| What to work on |
Bring back every record exactly, except for the pictures, which stay out.

Extracted records:
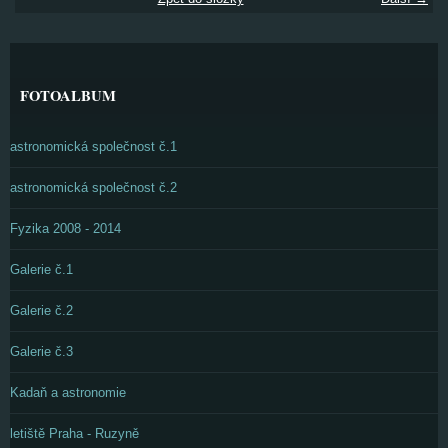
FOTOALBUM
astronomická společnost č.1
astronomická společnost č.2
Fyzika 2008 - 2014
Galerie č.1
Galerie č.2
Galerie č.3
Kadaň a astronomie
letiště Praha - Ruzyně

| Exercise answer |
FOTOALBUM
astronomická společnost č.1
astronomická společnost č.2
Fyzika 2008 - 2014
Galerie č.1
Galerie č.2
Galerie č.3
Kadaň a astronomie
letiště Praha - Ruzyně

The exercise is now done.